Забыв про нелепое платье, Флоренс упивалась восхищением Обри. Он смотрел на нее с неприкрытым обожанием, словно никогда раньше не видел. «Должно быть, так же он смотрел и на Элиз», – думала Флоренс, весенним цветком распускаясь под солнечным взглядом юноши.
– Я буду скучать по длинным летним каникулам в Педреване, – загрустила Синтия. – Вряд ли мы еще когда-нибудь сможем так долго и беззаботно развлекаться.
– Не сможем, если разразится война, – сказал Руперт.
– Перестань, Руперт! Не омрачай наш чудесный вечер, – упрекнула его сестра, впрочем, как и все вокруг, соглашаясь с его утверждением.
В марте, когда Германия, нарушив данные ранее обещания, аннексировала Австрию, в воздухе запахло кровавыми потрясениями.
– Но ведь без мрака невозможен и истинный свет, – усмехнулся Руперт, подмигивая Флоренс. – Если война не за горами, значит, сегодня мы обязаны веселиться до упаду.

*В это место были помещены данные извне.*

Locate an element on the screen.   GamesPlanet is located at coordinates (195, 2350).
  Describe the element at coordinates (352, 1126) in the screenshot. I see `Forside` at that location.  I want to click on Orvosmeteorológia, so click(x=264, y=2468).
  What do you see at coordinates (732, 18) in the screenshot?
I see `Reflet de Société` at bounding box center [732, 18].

За ужином Флоренс оказалась между Рупертом и Обри и при первой перемене блюд общалась исключительно с Обри. Он интересовался ее дальнейшими планами. Она рассказала, что собирается поступать в театральную студию, вот только еще не знает, в какую именно, потому что, по мнению дедушки Генри, «лондонские театральные школы отличаются крайней распущенностью нравов». Флоренс скорчила гримаску, и Обри расхохотался. Он наслаждался их разговором, чего, как ни странно, нельзя было сказать про Флоренс. Вот если бы он увлекся ею год назад. Если бы алчно ловил ее взгляд тем летом в заливе Гулливера… Но, увы, что-то переменилось, и Обри ее больше не волновал. Сердце не выпрыгивало у нее из груди, краска не заливала лица. Необъяснимо, но факт: теперь ее не заботило упоение, жарким пламенем горевшее в глазах Обри. Она думала только о сидевшем рядом Руперте. Ее неустанно влекло к нему, тянуло с неизъяснимой, магической силой, и она не могла дождаться перемены блюд, чтобы поговорить с ним.